Wolfson Centre for Mathematical Biology, Mathematical Institute, University of Oxford, Oxford, UK.
Departments of Translational Hematology and Oncology Research and Radiation Oncology, Taussig Cancer Institute, Cleveland Clinic, Cleveland, OH, USA.
Syst Biol. 2020 Jul 1;69(4):623-637. doi: 10.1093/sysbio/syz070.
We use a computational modeling approach to explore whether it is possible to infer a solid tumor's cellular proliferative hierarchy under the assumptions of the cancer stem cell hypothesis and neutral evolution. We work towards inferring the symmetric division probability for cancer stem cells, since this is believed to be a key driver of progression and therapeutic response. Motivated by the advent of multiregion sampling and resulting opportunities to infer tumor evolutionary history, we focus on a suite of statistical measures of the phylogenetic trees resulting from the tumor's evolution in different regions of parameter space and through time. We find strikingly different patterns in these measures for changing symmetric division probability which hinge on the inclusion of spatial constraints. These results give us a starting point to begin stratifying tumors by this biological parameter and also generate a number of actionable clinical and biological hypotheses regarding changes during therapy, and through tumor evolutionary time. [Cancer; evolution; phylogenetics.].

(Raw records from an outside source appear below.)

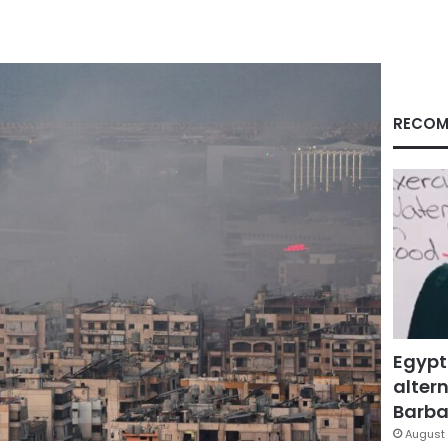
RECOM
Egypt
altern
Barbar
August 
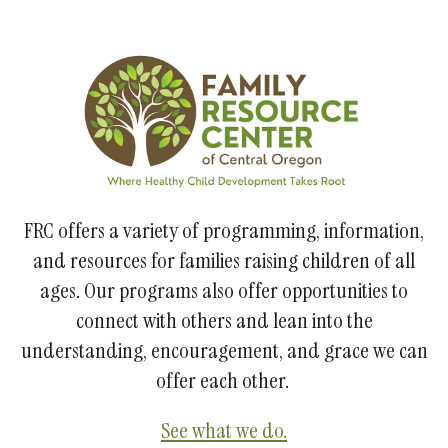
FRC offers a variety of programming, information,
and resources for families raising children of all
ages. Our programs also offer opportunities to
connect with others and lean into the
understanding, encouragement, and grace we can
offer each other.
See what we do.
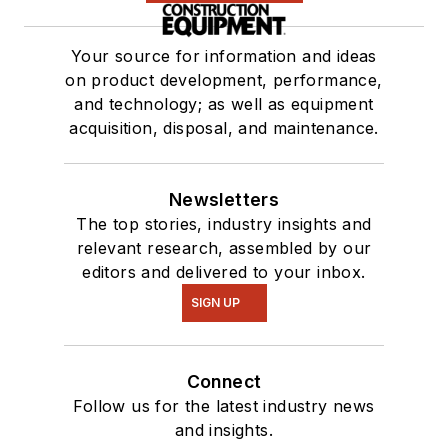
Your source for information and ideas
on product development, performance,
and technology; as well as equipment
acquisition, disposal, and maintenance.
Newsletters
The top stories, industry insights and
relevant research, assembled by our
editors and delivered to your inbox.
SIGN UP
Connect
Follow us for the latest industry news
and insights.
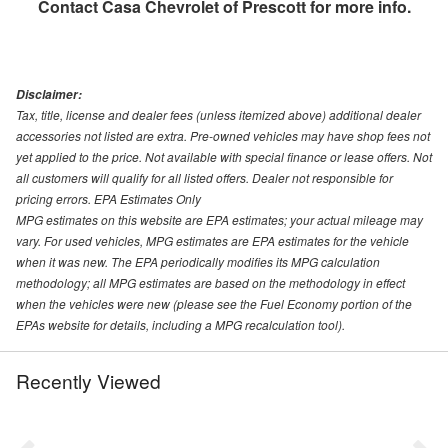
Contact
Casa Chevrolet of Prescott
for more info.
Disclaimer:
Tax, title, license and dealer fees (unless itemized above) additional dealer
accessories not listed are extra. Pre-owned vehicles may have shop fees not
yet applied to the price. Not available with special finance or lease offers. Not
all customers will qualify for all listed offers. Dealer not responsible for
pricing errors. EPA Estimates Only
MPG estimates on this website are EPA estimates; your actual mileage may
vary. For used vehicles, MPG estimates are EPA estimates for the vehicle
when it was new. The EPA periodically modifies its MPG calculation
methodology; all MPG estimates are based on the methodology in effect
when the vehicles were new (please see the Fuel Economy portion of the
EPAs website for details, including a MPG recalculation tool).
Recently Viewed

我们使用计算建模方法来探索在癌症干细胞假说和中性进化的假设下,是否有可能推断出实体瘤的细胞增殖层次结构。我们致力于推断癌症干细胞的对称分裂概率,因为这被认为是进展和治疗反应的关键驱动因素。受多区域采样的出现以及由此产生的推断肿瘤进化历史的机会的推动,我们专注于从肿瘤在不同区域和随时间在参数空间中的进化中产生的系统发育树的一系列统计度量。我们发现,对于对称分裂概率的变化,这些度量中存在明显不同的模式,这取决于空间约束的包含。这些结果为我们提供了一个起点,开始根据这个生物学参数对肿瘤进行分层,并针对治疗期间和肿瘤进化过程中的变化产生了一些可行的临床和生物学假设。[癌症;进化;系统发生学。]。